For every feasible pseudoexpectation operator the matrix \(P_2\) has to be PSD. By the Schur complement Theorem a matrix

$$\begin{aligned} P_2 \succeq 0 \Leftrightarrow A - y {y}^{\top } \succeq 0 \end{aligned}$$

It remains to show that PSDness of a matrix \(A - y {y}^{\top }\) implies that \(\alpha _1\le 1/5\). We use the fact that \(A - y {y}^{\top }\) belongs to Bose–Mesner algebra of the Johnson Scheme J(5, 2). Indeed, A belongs to J(5, 2) so does \(A - y {y}^{\top }\). This implies that the eigenvalues of \(A - y {y}^{\top }\) can be explicitly computed using Eberlein polynomials.

More precisely Johnson scheme J(v, k) is defined as a sequence of 0/1 matrices \(A_0,\ldots , A_k\) row-column indexed by the k subsets of [v] such that \(\left( A_i \right) _{I,J}=1\) iff \(|I \triangle J|=2i\) . Thus \(A_0=I\) and \(\sum _{i=0}^k A_i=J\). A fundamental property of the Johnson scheme is that the distinct eigenvalues of a matrix \(Z=\sum _{i=0}^k a_i A_i\) can be expressed by \(\lambda _u=\sum _{i=0}^k a_i Q_i(u)\), for \(u\in \{0,\ldots ,k\}\) where \(Q_i(u)\) is the Eberlein polynomial of the form:

$$\begin{aligned} Q_l(u)=\sum _{j=0}^l (-1)^j \left( {\begin{array}{c}u\\ j\end{array}}\right) \left( {\begin{array}{c}k-u\\ l-j\end{array}}\right) \left( {\begin{array}{c}v-k-u\\ l-j\end{array}}\right) \end{aligned}$$

It is easy to see that the matrix A is a Johnson scheme J(5, 2) which can be express as

$$\begin{aligned} A=\alpha _1 A_0 + \alpha _2 A_2 \end{aligned}$$

Thus \(A- y {y}^{\top }\) is a Johnson scheme J(5, 2) which can be express as

$$\begin{aligned} A- y {y}^{\top }=(\alpha _1-\alpha _1^2) A_0 - \alpha _1^2 A_1 + (\alpha _2-\alpha _1^2) A_2 \end{aligned}$$

and distinct eigenvalues of \(A- y {y}^{\top }\) can be expressed by

$$\begin{aligned} \lambda _u=(\alpha _1-\alpha _1^2) Q_0(u) -\alpha _1^2 Q_1(u) +(\alpha _2-\alpha _1^2) Q_2(u) \quad u=\{0,1,2\} \end{aligned}$$

First note that:

$$\begin{aligned} Q_0(u)= & {} 1\\ Q_1(u)= & {} 6 + (u-6 ) u\\ Q_2(u)= & {} \frac{1}{4} \left( u(u-6) (u-3)^2+12\right) \end{aligned}$$

and thus we get the following distinct values of \(\lambda _u\) for \(u=\{0,1,2\}\)

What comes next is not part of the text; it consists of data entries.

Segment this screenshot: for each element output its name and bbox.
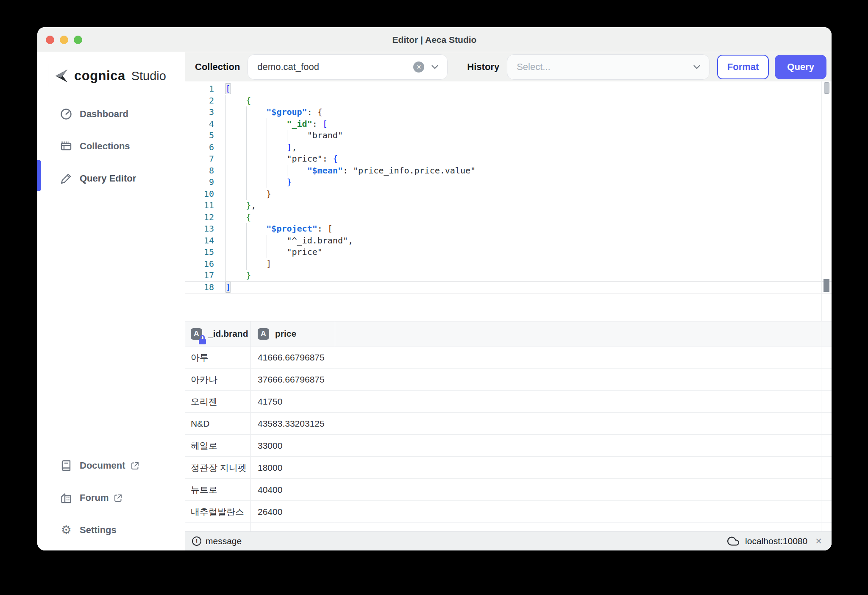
table-cell[interactable]: 아카나: [185, 369, 251, 390]
table-row[interactable]: 헤일로33000: [185, 435, 832, 457]
collections-icon: [59, 140, 73, 153]
code-line[interactable]: 1[: [185, 83, 832, 95]
sidebar-item-query-editor[interactable]: Query Editor: [37, 169, 185, 188]
cloud-icon: [727, 535, 739, 547]
sidebar-item-label: Query Editor: [80, 173, 136, 184]
code-line[interactable]: 15 "price": [185, 246, 832, 258]
table-cell[interactable]: 내추럴발란스: [185, 501, 251, 522]
indent-guide: [287, 165, 287, 177]
cell-value: 아카나: [191, 374, 217, 385]
table-cell-filler: [335, 413, 832, 434]
alert-circle-icon: !: [192, 536, 201, 546]
close-connection-icon[interactable]: ✕: [813, 536, 824, 546]
logo-brand: cognica: [74, 68, 125, 84]
collection-select[interactable]: demo.cat_food ✕: [248, 54, 448, 80]
external-link-icon: [131, 461, 139, 470]
table-cell[interactable]: N&D: [185, 413, 251, 434]
sidebar-item-settings[interactable]: ⚙ Settings: [37, 520, 185, 540]
table-row[interactable]: 뉴트로40400: [185, 479, 832, 501]
line-number: 7: [185, 153, 214, 165]
building-icon: [59, 492, 73, 504]
table-cell[interactable]: 33000: [251, 435, 335, 456]
table-cell[interactable]: 26400: [251, 501, 335, 522]
sidebar-item-collections[interactable]: Collections: [37, 137, 185, 156]
table-row[interactable]: 내추럴발란스26400: [185, 501, 832, 523]
line-number: 6: [185, 142, 214, 154]
cell-value: 뉴트로: [191, 484, 217, 496]
book-icon: [59, 459, 73, 472]
table-cell[interactable]: 41666.66796875: [251, 346, 335, 368]
code-line[interactable]: 8 "$mean": "price_info.price.value": [185, 165, 832, 177]
line-number: 10: [185, 188, 214, 200]
history-select[interactable]: Select...: [507, 54, 709, 80]
line-number: 1: [185, 83, 214, 95]
titlebar: Editor | Aeca Studio: [37, 27, 832, 52]
code-line[interactable]: 10 }: [185, 188, 832, 200]
table-row[interactable]: 아카나37666.66796875: [185, 369, 832, 391]
code-line[interactable]: 7 "price": {: [185, 153, 832, 165]
table-cell[interactable]: 오리젠: [185, 391, 251, 412]
cell-value: 26400: [258, 507, 282, 517]
table-row[interactable]: 정관장 지니펫18000: [185, 457, 832, 479]
query-button[interactable]: Query: [775, 55, 826, 79]
indent-guide: [267, 118, 267, 188]
editor-scrollbar-thumb[interactable]: [824, 82, 829, 94]
code-line[interactable]: 3 "$group": {: [185, 106, 832, 118]
code-line[interactable]: 6 ],: [185, 142, 832, 154]
code-line[interactable]: 4 "_id": [: [185, 118, 832, 130]
clear-collection-icon[interactable]: ✕: [413, 61, 424, 73]
code-line[interactable]: 2 {: [185, 95, 832, 107]
indent-guide: [246, 106, 247, 200]
column-type-icon: A: [258, 328, 269, 340]
query-code-editor[interactable]: 1[2 {3 "$group": {4 "_id": [5 "brand"6 ]…: [185, 81, 832, 321]
line-number: 16: [185, 258, 214, 270]
cell-value: 오리젠: [191, 396, 217, 408]
table-cell[interactable]: 뉴트로: [185, 479, 251, 500]
sidebar-item-document[interactable]: Document: [37, 456, 185, 475]
column-header-_id.brand[interactable]: A_id.brand: [185, 321, 251, 346]
code-line[interactable]: 5 "brand": [185, 130, 832, 142]
line-number: 3: [185, 106, 214, 118]
cell-value: 정관장 지니펫: [191, 462, 247, 474]
line-number: 14: [185, 235, 214, 247]
sidebar-item-dashboard[interactable]: Dashboard: [37, 104, 185, 124]
table-cell[interactable]: 37666.66796875: [251, 369, 335, 390]
cell-value: 41666.66796875: [258, 352, 325, 363]
gear-icon: ⚙: [59, 524, 73, 536]
table-cell[interactable]: 헤일로: [185, 435, 251, 456]
code-line[interactable]: 13 "$project": [: [185, 223, 832, 235]
table-cell[interactable]: 40400: [251, 479, 335, 500]
table-row[interactable]: N&D43583.33203125: [185, 413, 832, 435]
code-line[interactable]: 12 {: [185, 212, 832, 223]
sidebar-item-forum[interactable]: Forum: [37, 488, 185, 508]
table-cell: [185, 523, 251, 531]
brand-divider: [48, 64, 48, 87]
table-cell-filler: [335, 479, 832, 500]
table-cell-filler: [335, 346, 832, 368]
code-text: "brand": [225, 130, 343, 142]
table-cell[interactable]: 아투: [185, 346, 251, 368]
table-row[interactable]: 아투41666.66796875: [185, 346, 832, 369]
table-row[interactable]: 오리젠41750: [185, 391, 832, 413]
code-line[interactable]: 18]: [185, 282, 832, 293]
format-button[interactable]: Format: [717, 55, 769, 79]
table-cell[interactable]: 정관장 지니펫: [185, 457, 251, 478]
sidebar-item-label: Document: [80, 460, 125, 471]
code-text: {: [225, 95, 251, 107]
logo-suffix: Studio: [131, 69, 166, 83]
code-line[interactable]: 11 },: [185, 200, 832, 212]
code-line[interactable]: 16 ]: [185, 258, 832, 270]
table-cell[interactable]: 43583.33203125: [251, 413, 335, 434]
code-text: "_id": [: [225, 118, 328, 130]
table-row-partial[interactable]: [185, 523, 832, 531]
column-header-label: _id.brand: [208, 329, 248, 339]
dashboard-gauge-icon: [59, 108, 73, 120]
sidebar-item-label: Collections: [80, 141, 130, 152]
column-header-price[interactable]: Aprice: [251, 321, 335, 346]
code-text: [: [225, 83, 231, 95]
table-cell[interactable]: 41750: [251, 391, 335, 412]
code-line[interactable]: 9 }: [185, 176, 832, 188]
code-line[interactable]: 14 "^_id.brand",: [185, 235, 832, 247]
code-line[interactable]: 17 }: [185, 270, 832, 282]
table-cell[interactable]: 18000: [251, 457, 335, 478]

$$\begin{aligned} \lambda _0= & {} -10\alpha _1^2 +\alpha _1 +3 \alpha _2\\ \lambda _1= & {} \alpha _1-2 \alpha _2\\ \lambda _2= & {} \alpha _1+\alpha _2 \end{aligned}$$

Since the matrix \(A - y {y}^{\top }\) is claimed to be PSD, in particular \(\lambda _0 \ge 0\). Note that \(\lambda _0\) is increasing in \(\alpha _2\) thus, by Lemma 11 we consider \(\alpha _2=1/15\), we get

$$\begin{aligned} \lambda _0=-10\alpha _1^2+\alpha _1+\frac{1}{5}\ge 0 \end{aligned}$$

which implies that \(\alpha _1 \le 1/5\) \(\square \)

By Lemma 12 we get that \(\alpha _1\le 1/5\), this is clearly a contradiction since the assumed pseudoexpectation operator had an objective value greater than 2.